Perhaps this is the confusion you were referring to. If so, you are quite

right in saying that we must use differential equations, but we must also

be very careful to distinguish rates from quantities. I always wondered why

Jay Forester made such a big deal of "stocks and flows", but perhaps this

is the problem he, too, was trying to solve.

How do you handle something like income which is clearly a flow of money,

when there are other flows that are simultaneouskly subtracting money, and

when there are also stores or stocks of money? The answer, to anyone

versed in differential equations and engineering modeling, is obvious: you

distinguish rates from cumulative quantities.

Let Q equal the quantity of money on hand, measured in dollars (not dollars

per unit time, but just dollars). Suppose I start spending money at a rate

of "s" dollars per unit time. The spending rate is now measured in dollars

per time unit, not just in dollars. So Q is measured in dollars, and s is

measured in dollars per time unit. What is the relationship between Q and s?

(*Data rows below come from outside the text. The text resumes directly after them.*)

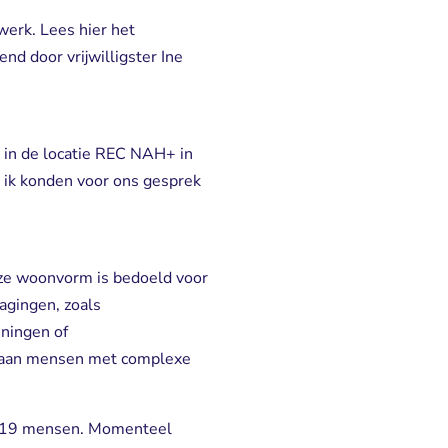
werk. Lees hier het
nd door vrijwilligster Ine
 in de locatie REC NAH+ in 
n ik konden voor ons gesprek
 woonvorm is bedoeld voor 
agingen, zoals
eningen of
en aan mensen met complexe
oor 19 mensen. Momenteel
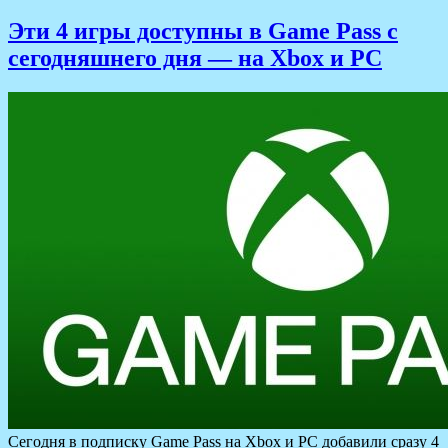
Эти 4 игры доступны в Game Pass с
сегодняшнего дня — на Xbox и PC
Сегодня в подписку Game Pass на Xbox и PC добавили сразу 4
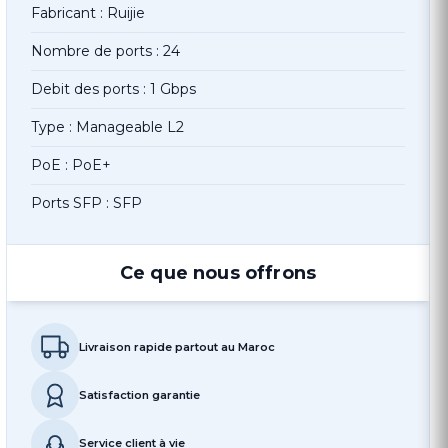
Fabricant : Ruijie
Nombre de ports : 24
Debit des ports : 1 Gbps
Type : Manageable L2
PoE : PoE+
Ports SFP : SFP
Ce que nous offrons
Livraison rapide partout au Maroc
Satisfaction garantie
Service client à vie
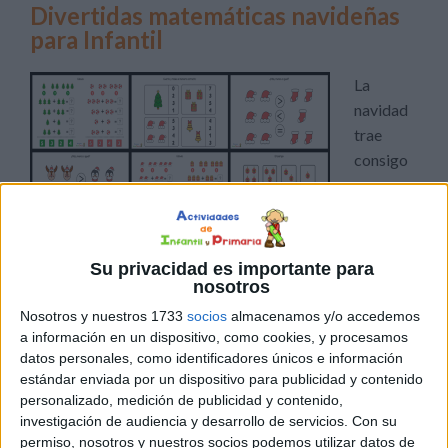
Divertidas matemáticas navideñas
para Infantil
La
navidad
trae
consigo
una
atmósfera mágica y especial, y qué mejor manera de
Su privacidad es importante para
aprovechar esta energía que integrando el espíritu
nosotros
festivo en las lecciones de matemáticas. Nuestro
Nosotros y nuestros 1733
socios
almacenamos y/o accedemos
cuadernillo navideño para Infantil y Preescolar está
a información en un dispositivo, como cookies, y procesamos
diseñado para convertir las matemáticas en una aventura
datos personales, como identificadores únicos e información
emocionante y atractiva. Los primeros años de la
estándar enviada por un dispositivo para publicidad y contenido
personalizado, medición de publicidad y contenido,
educación son cruciales para […]
investigación de audiencia y desarrollo de servicios.
Con su
permiso, nosotros y nuestros socios podemos utilizar datos de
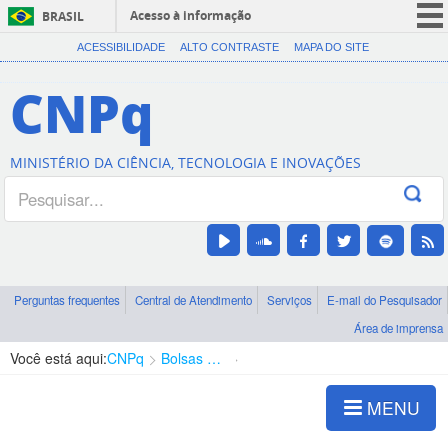
Acesso à informação
BRASIL
CORONAVÍRUS (COVID-19)
ACESSIBILIDADE
ALTO CONTRASTE
MAPA DO SITE
Participe
CNPq
Serviços
Legislação
MINISTÉRIO DA CIÊNCIA, TECNOLOGIA E INOVAÇÕES
Canais
Perguntas frequentes
Central de Atendimento
Serviços
E-mail do Pesquisador
Área de imprensa
Você está aqui:
CNPq
Bolsas e Auxílios Vigentes
Projetos de Pesquisa
MENU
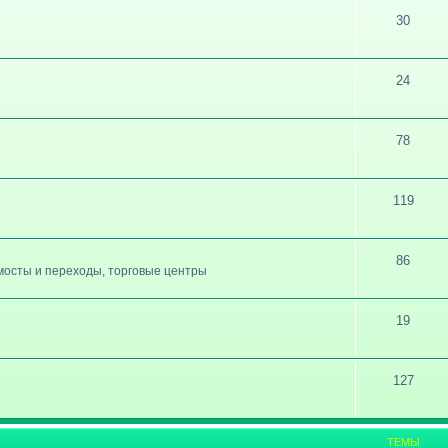
30
24
78
119
86
, мосты и переходы, торговые центры
19
127
ТЕМЫ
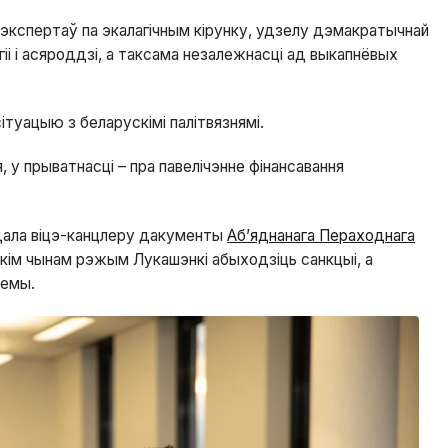
 экспертаў па экалагічным кірунку, удзелу дэмакратычнай
і і асяроддзі, а таксама незалежнасці ад выкапнёвых
ітуацыю з беларускімі палітвязнямі.
у прыватнасці – пра павелічэнне фінансавання
дала віцэ-канцлеру дакументы
Аб’яднанага Пераходнага
якім чынам рэжым Лукашэнкі абыходзіць санкцыі, а
лемы.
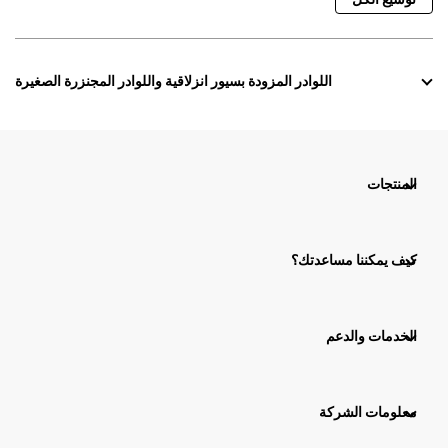
اللوادر المزودة بسيور انزلاقية واللوادر المجنزرة الصغيرة
المنتجات
كيف يمكننا مساعدتك؟
الخدمات والدعم
معلومات الشركة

Suppose we want to know how much has been spent between a starting time t1

and an ending time t2, given that spending is steady at a rate s dollars

per time unit. The problem is just like any rate or speed problem: the

total distance travelled is the average speed in miles per time unit, times

the elapsed time. And the total money spent is the average rate of spending

times the length of time that the spending goes on: S = s*(t2 - t1), where

S is a quantity-variable measured in dollars.

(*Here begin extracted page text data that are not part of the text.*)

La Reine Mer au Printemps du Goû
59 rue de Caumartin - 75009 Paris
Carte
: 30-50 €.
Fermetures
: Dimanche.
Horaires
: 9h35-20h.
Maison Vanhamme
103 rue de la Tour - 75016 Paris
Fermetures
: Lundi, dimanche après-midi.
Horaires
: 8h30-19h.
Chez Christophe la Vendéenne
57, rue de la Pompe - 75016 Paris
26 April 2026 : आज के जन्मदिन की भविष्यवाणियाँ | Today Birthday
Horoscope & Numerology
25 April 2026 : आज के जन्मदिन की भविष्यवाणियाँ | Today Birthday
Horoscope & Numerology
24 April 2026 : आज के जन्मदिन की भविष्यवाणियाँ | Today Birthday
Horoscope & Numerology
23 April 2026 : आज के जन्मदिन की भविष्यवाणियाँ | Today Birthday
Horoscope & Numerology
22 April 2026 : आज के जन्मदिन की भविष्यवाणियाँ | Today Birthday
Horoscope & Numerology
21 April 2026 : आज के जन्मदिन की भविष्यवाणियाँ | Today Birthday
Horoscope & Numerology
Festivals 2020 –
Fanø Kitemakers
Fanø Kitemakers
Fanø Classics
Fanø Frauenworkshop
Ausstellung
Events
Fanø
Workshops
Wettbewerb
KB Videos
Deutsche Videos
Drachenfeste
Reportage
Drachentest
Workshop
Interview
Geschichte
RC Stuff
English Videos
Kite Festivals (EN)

If we take S out of some larger quantity Q1, the amount of Q we are left

with, Q2, is

Q2 = Q1- S, or

Q2 = Q1 - s*(t2 - t1).

The change in the stored quantity of money is Q2 - Q1, which suggests that

we subtract Q1 from both sides of the equation to get

Q2 - Q1 = s*(t2 -t1), and

divide both sides by (t2 - t1) to get

(Q2 - Q1)

------------- = s.

(t2 - t1)

We can define delta-Q as (Q2 - Q1) and delta-t as (t2 - t1). Thus

delta-Q

------------ = s

delta-t

Taking the time interval to zero by the methods defined in the differential

calculus, we finally otain,

-dQ/dt = s

The minus sign comes from defining Q as a positive quantity, and s as a

positiuve rate of spending rather than a negative rate of accumulation. A

positive s means a declining quantity of Q, so Q2 is always less than Q1

when s is positive. Hence we insert a minus sign before dQ/dt and consider

both Q and s to be positive quantities unless a minus sign is used to make

them negative. More conventionally we would write dQ/dt = -s. A negative

spending rate would be a rate of accumulation.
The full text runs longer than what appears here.